Gli artisti selezionati sono stati Asim Waqif e Alessandro Piangiamore, che hanno presentato rispettivamente una performance/video e un’istallazione scultorea.

Tutto il vento che c’è di Alessandro Piangiamore, ospitato alla GAMeC di Bergamo è la prima formalizzazione di un ampio progetto attraverso il quale l’artista porta avanti una ricerca sul vento in quanto elemento non rappresentabile.

Le opere esposte in questa occasione, che comprendono 5 sculture in bronzo e un work in progress composto da 28 incisioni, sono state realizzate a partire dalla residenza in India nel 2010 presso Khoj Studio, durante la quale Piangiamore, dopo aver realizzato dei monoliti in argilla, li ha collocati in cinque punti del subcontinente indiano sottoposti all’azione di venti locali.

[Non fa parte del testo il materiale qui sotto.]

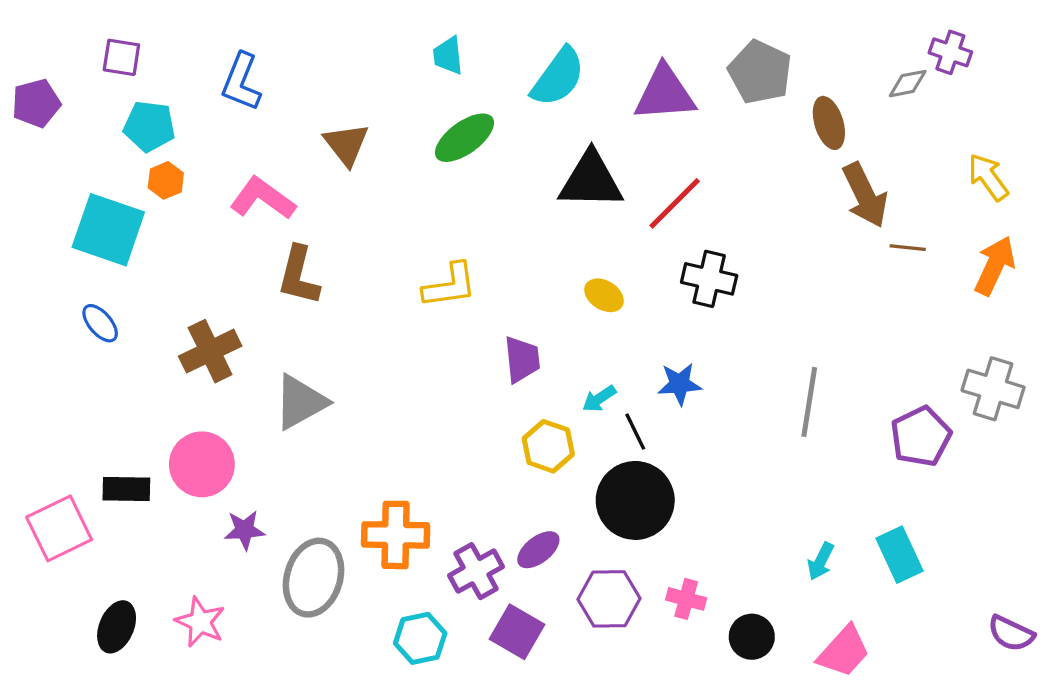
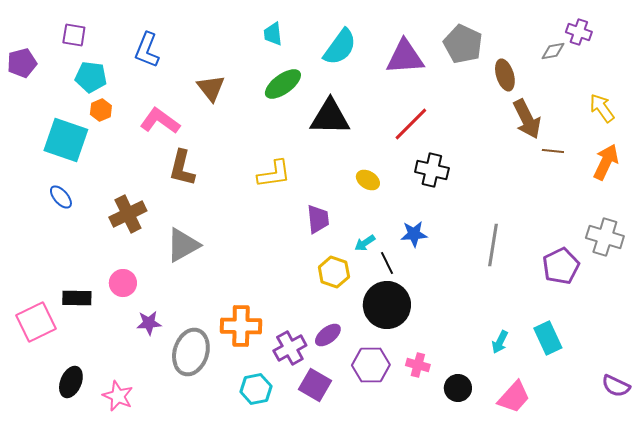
black triangle: (591, 180) -> (330, 117), moved
pink circle: (202, 464) -> (123, 283), size x0.7
pink star: (200, 622) -> (118, 396), moved

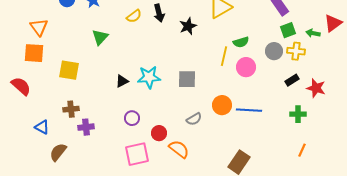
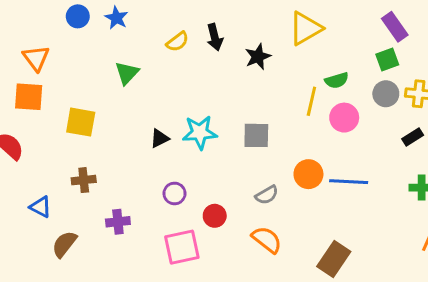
green square: (288, 30) -> (387, 60), moved
purple cross: (86, 127) -> (118, 222), moved
orange semicircle: (179, 149) -> (267, 240), moved

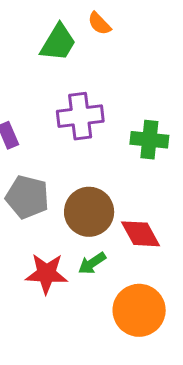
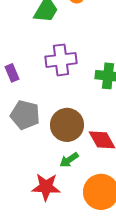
red star: (46, 274) -> (46, 187), moved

L’utilizzo di una forma e una materia così malleabili ha innescato un processo il cui risultato è rimasto imprevedibile fino alla fine del periodo di esposizione. Ciò che è rimasto di ciascun monolite è stato poi riprodotto in una fusione in bronzo, ottenendo una sorta di ritratto arbitrario, realizzato per sottrazione. All’immaterialità visibile del vento corrisponde la forma esatta ed eterna, per sé monumentale, della fusione in bronzo.

Le sculture sono accompagnate da una serie di incisioni, mezzo che Piangiamore ha già sperimentato nei suoi recenti progetti espositivi, una catalogazione (se vogliamo, anche questa arbitraria ed impossibile) dei venti del pianeta realizzata attraverso immagini in cui le forme aeree del vento e quelle solide della natura sono rappresentate sullo stesso piano, in un’unica concorrenza di segni.

Un’operazione poetica e di grande complessità concettuale che, come afferma Maria Perosino – autrice di uno dei testi in catalogo – riesce ‘a portare il vento dentro a un museo, certificandolo artista’.